Mandela’s grandson, Mandla, said in a statement Sunday he will contest a court application brought against him by some family members, without disclosing details of the case. The Johannesburg-based City Press reported Monday that the application relates to the re-burial of three of Mandela’s children in his home village of Qunu in Eastern Cape province.
About two years ago, Mandla had the remains moved to Mvezo village, where he is the tribal chief, the newspaper said. Mandela had told his staff he wanted to be buried in Qunu, City Press said.
The 94-year-old former leader has been in a Pretoria hospital since June 8 to receive treatment for a recurring lung infection. Doctors downgraded his condition to critical on June 23. He remains “critical but stable,” President Jacob Zuma’s office said in a statement on its website Monday.
Mandela, who turns 95 this month, took office as head of Africa’s largest economy after the African National Congress won the country’s first multiracial elections in 1994. He had spent 27 years in jail for opposing white-minority rule and won the Nobel Peace Prize in 1993.

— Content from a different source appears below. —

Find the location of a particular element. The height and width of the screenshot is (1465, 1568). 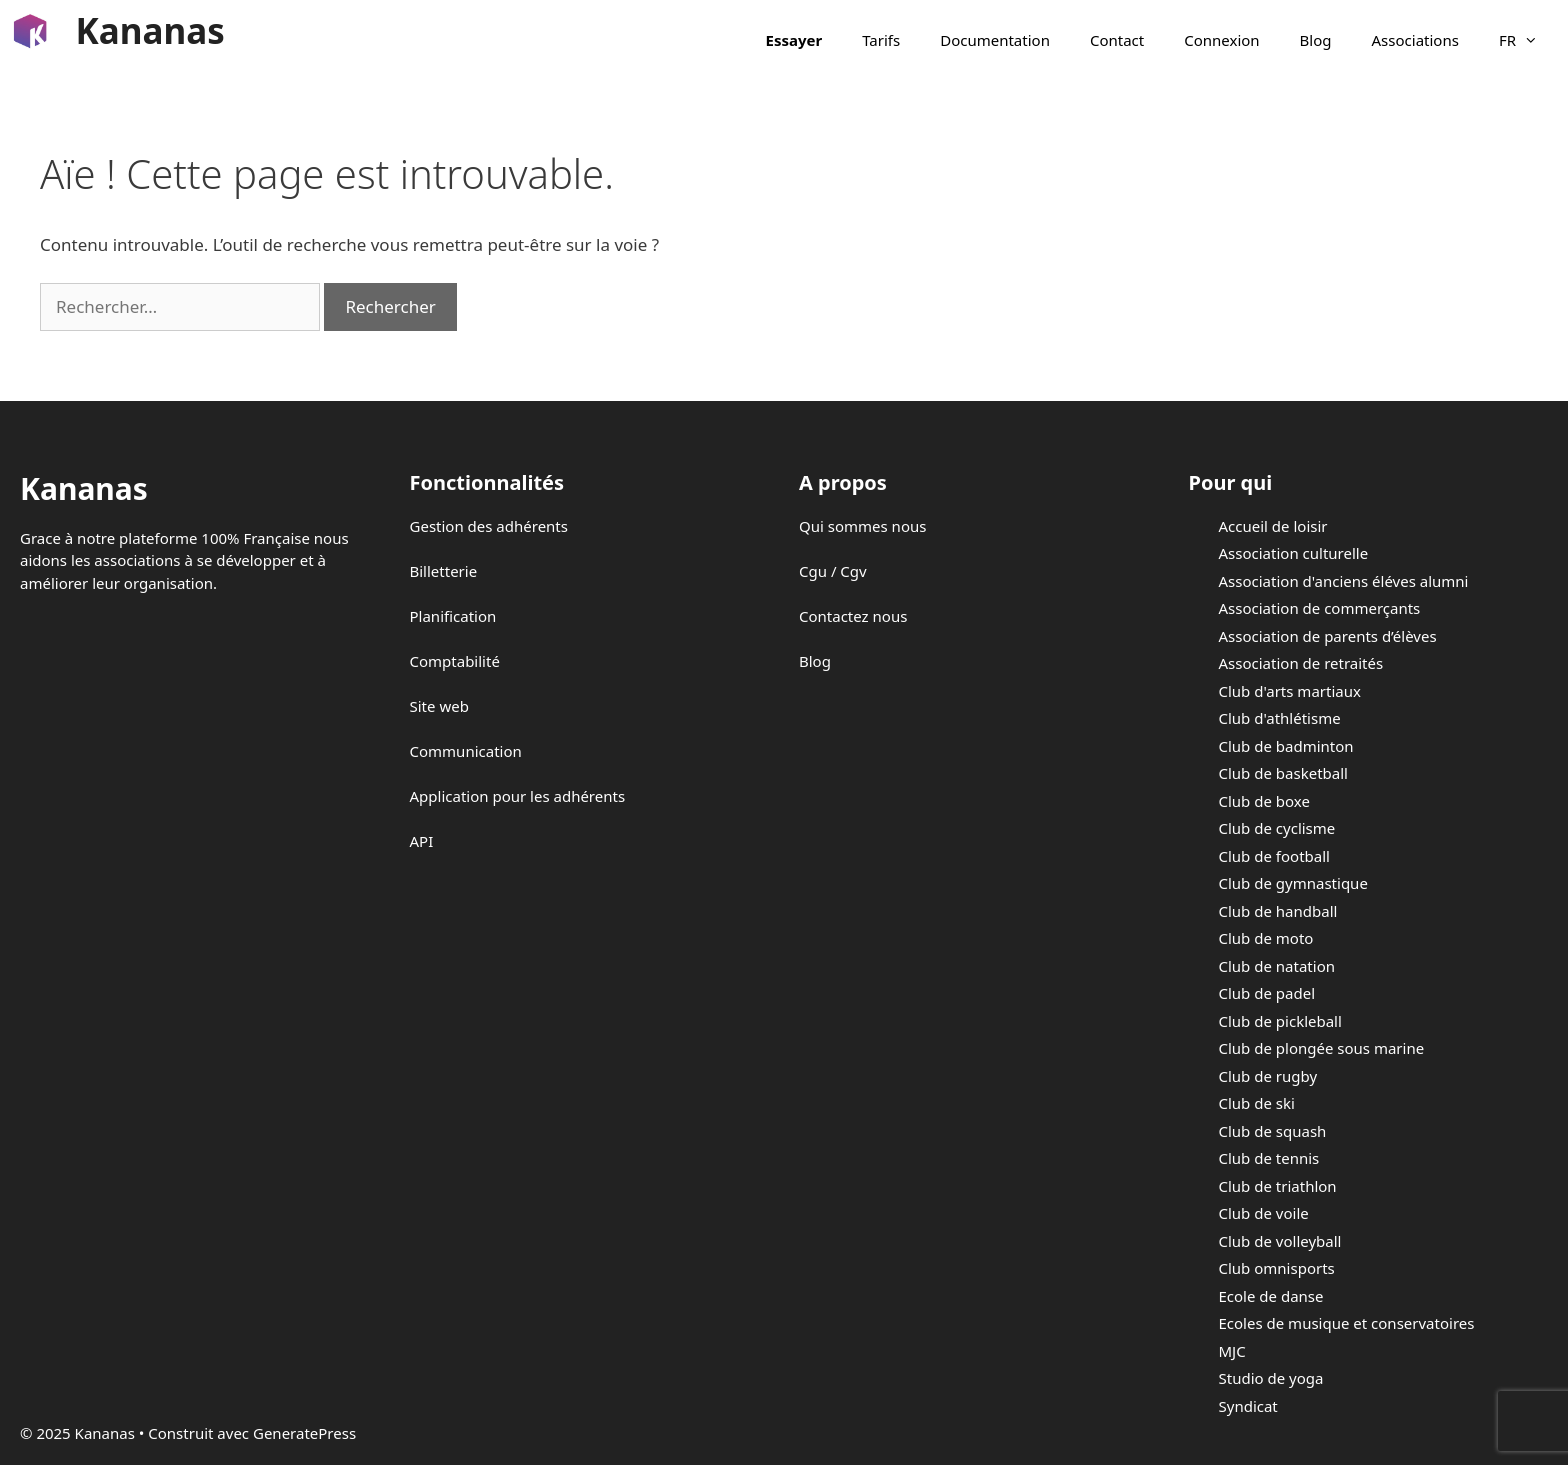

Blog is located at coordinates (1316, 40).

Mandela has three surviving children: Makaziwe, whom he had with his first wife, Evelyn, and two daughters, Zindzi and Zenani, from his second wife, Winnie Madikizela-Mandela. Mandla is the child of Mandela’s son, Makgatho, who died in 2005 from an AIDS-related illness.
‘OUR ICON’
The ANC has come under attack from Madikizela-Mandela for publishing a photo of the elderly former leader in April after a visit by party officials, including Zuma. It was “insensitive” and “compromised the family’s dignity,” she told London-based ITV News in an interview broadcast Monday.
Madikizela-Mandela’s concerns weren’t raised with the ANC and her comments are “regrettable,” the party said in an emailed statement Sunday. The ANC wants to continue supporting Mandela and his family and “we have to demonstrate active interest in the life of President Mandela, who remains our leader and our icon,” it said.
ANC officials will hold a prayer service for Mandela at the party’s headquarters in Johannesburg tomorrow, the organization said in a statement Monday.
Obama’s Visit
Hundreds of South Africans, many of them children, have been flocking to the hospital, leaving cards, balloons, flowers and messages of support for the country’s first black president.
President Barack Obama, who was on his first official visit to South Africa, Sunday urged African leaders to follow Mandela’s example as a path to international respect and economic growth. Obama didn’t visit Mandela in the hospital, though met with some family members in Johannesburg and spoke with Mandela’s wife, Graca Machel, over the phone.
Obama Sunday toured Mandela’s prison cell on Robben Island, where the anti-apartheid activist was held for 18 years. Obama and his wife, Michelle, left a message in the guest book that said “the world is grateful for the heroes of Robben Island, who remind us that no shackles or cells can match the strength of the human spirit.”